Try it
Report, from the records below, every line where the word "like" appears.

Available data
- Opening Delimiter -
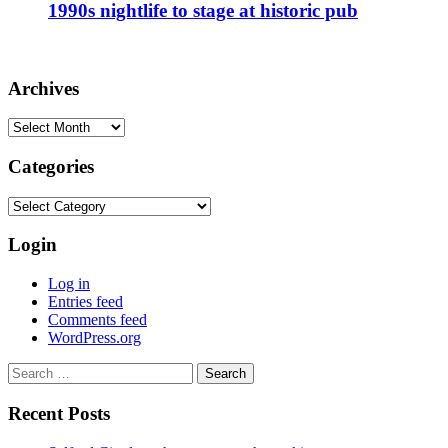
1990s nightlife to stage at historic pub
Archives
Archives
Categories
Categories
Login
Log in
Entries feed
Comments feed
WordPress.org
Search
for:
Recent Posts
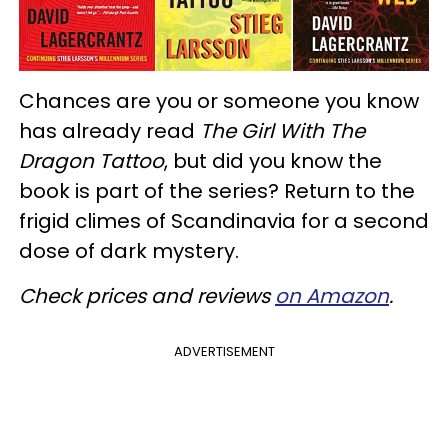
Chances are you or someone you know
has already read
The Girl With The
Dragon Tattoo
, but did you know the
book is part of the series? Return to the
frigid climes of Scandinavia for a second
dose of dark mystery.
Check prices and reviews
on Amazon
.
ADVERTISEMENT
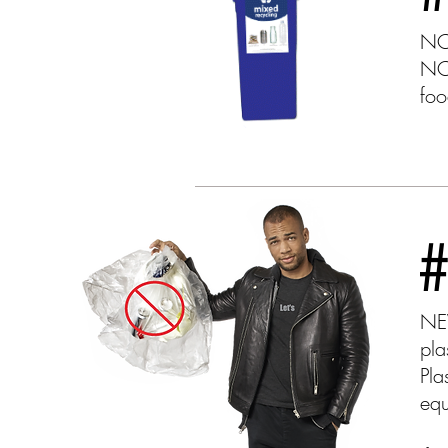
NO 
NO 
foo
NEV
pla
Pla
equ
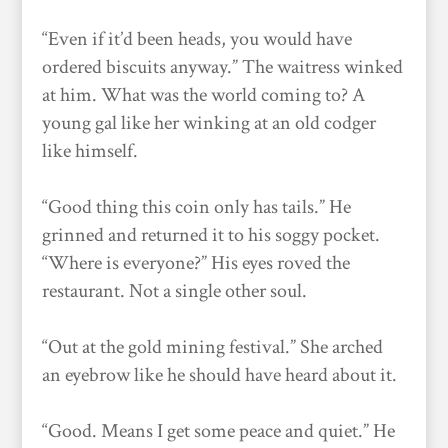
“Even if it’d been heads, you would have
ordered biscuits anyway.” The waitress winked
at him. What was the world coming to? A
young gal like her winking at an old codger
like himself.
“Good thing this coin only has tails.” He
grinned and returned it to his soggy pocket.
“Where is everyone?” His eyes roved the
restaurant. Not a single other soul.
“Out at the gold mining festival.” She arched
an eyebrow like he should have heard about it.
“Good. Means I get some peace and quiet.” He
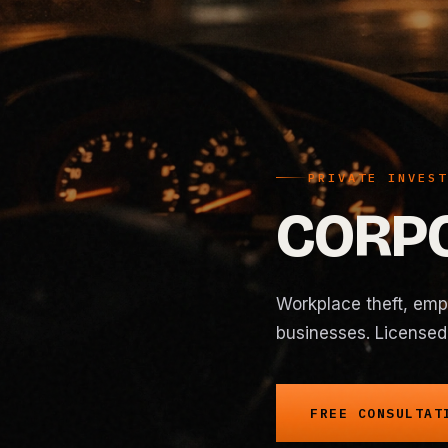
PRIVATE INVEST
CORPO
Workplace theft, empl
businesses. Licensed 
FREE CONSULTAT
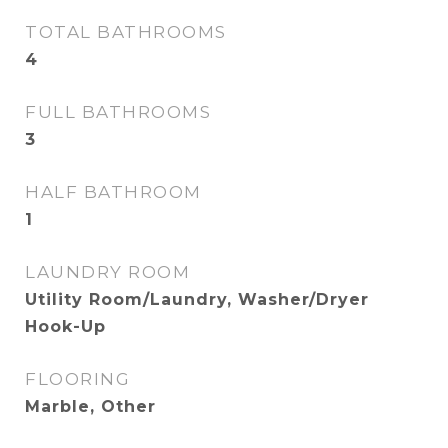
TOTAL BATHROOMS
4
FULL BATHROOMS
3
HALF BATHROOM
1
LAUNDRY ROOM
Utility Room/Laundry, Washer/Dryer
Hook-Up
FLOORING
Marble, Other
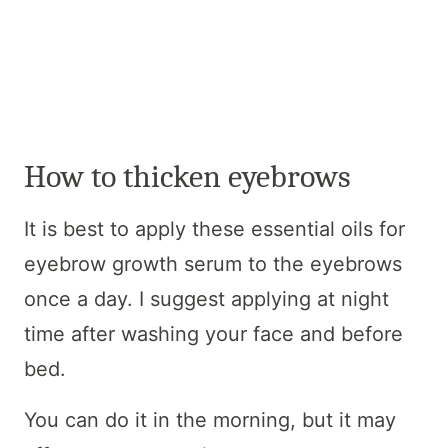
How to thicken eyebrows
It is best to apply these essential oils for
eyebrow growth serum to the eyebrows
once a day. I suggest applying at night
time after washing your face and before
bed.
You can do it in the morning, but it may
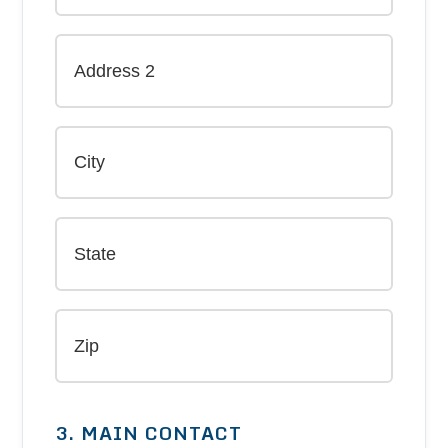
3. MAIN CONTACT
- Closing Delimiter -
Solution below
young gal like her winking at an old codger
like himself.
an eyebrow like he should have heard about it.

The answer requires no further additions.